> _EXERCISE DESCRIPTION_: Send back the records exactly as written, with no images.
*** DATA EXTRACTS ***
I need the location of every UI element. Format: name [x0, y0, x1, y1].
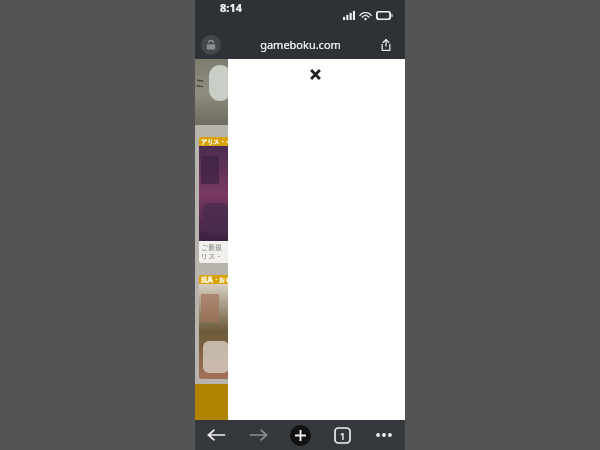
button[interactable]: More options — [363, 420, 405, 450]
staticText: ご新規 — [201, 243, 223, 252]
button[interactable]: ホーム — [195, 384, 405, 420]
button[interactable]: アリス・４ — [199, 137, 401, 263]
button[interactable]: Page info — [201, 35, 221, 55]
staticText: リス・ — [201, 252, 223, 261]
button[interactable]: Tabs: 1 — [321, 420, 363, 450]
button[interactable]: Back — [195, 420, 237, 450]
button[interactable]: Forward — [237, 420, 279, 450]
button[interactable]: Share — [375, 34, 397, 56]
button[interactable]: gameboku.com — [225, 37, 375, 52]
staticText: 1 — [340, 430, 346, 442]
button[interactable]: 玩具・おも — [199, 275, 401, 379]
staticText: アリス・４ — [201, 138, 232, 146]
button[interactable]: Close — [302, 61, 328, 87]
staticText: gameboku.com — [260, 37, 341, 52]
staticText: 玩具・おも — [201, 276, 232, 284]
staticText: 8:14 — [220, 0, 242, 15]
button[interactable]: New tab — [279, 420, 321, 450]
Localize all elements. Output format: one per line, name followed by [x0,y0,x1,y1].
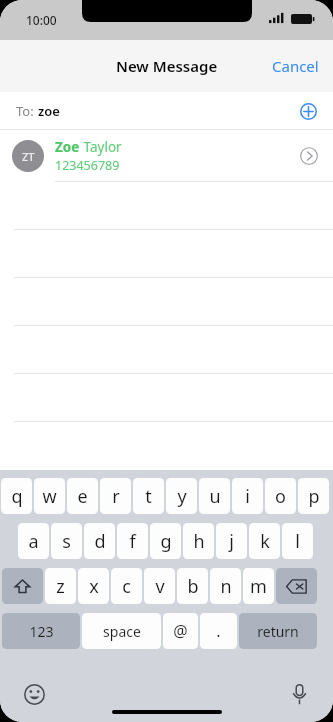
*** End of DATA EXTRACTS ***
> _SOLUTION TO THIS PROBLEM_:
I need the location of every UI element. Format: name [x0, y0, x1, y1].
button[interactable]: More options — [363, 420, 405, 450]
staticText: ご新規 — [201, 243, 223, 252]
button[interactable]: ホーム — [195, 384, 405, 420]
button[interactable]: アリス・４ — [199, 137, 401, 263]
button[interactable]: Page info — [201, 35, 221, 55]
staticText: リス・ — [201, 252, 223, 261]
button[interactable]: Tabs: 1 — [321, 420, 363, 450]
button[interactable]: Back — [195, 420, 237, 450]
button[interactable]: Forward — [237, 420, 279, 450]
button[interactable]: Share — [375, 34, 397, 56]
button[interactable]: gameboku.com — [225, 37, 375, 52]
staticText: 1 — [340, 430, 346, 442]
button[interactable]: 玩具・おも — [199, 275, 401, 379]
staticText: アリス・４ — [201, 138, 232, 146]
button[interactable]: Close — [302, 61, 328, 87]
staticText: gameboku.com — [260, 37, 341, 52]
staticText: 玩具・おも — [201, 276, 232, 284]
staticText: 8:14 — [220, 0, 242, 15]
button[interactable]: New tab — [279, 420, 321, 450]
Localize all elements. Output format: one per line, name followed by [x0,y0,x1,y1].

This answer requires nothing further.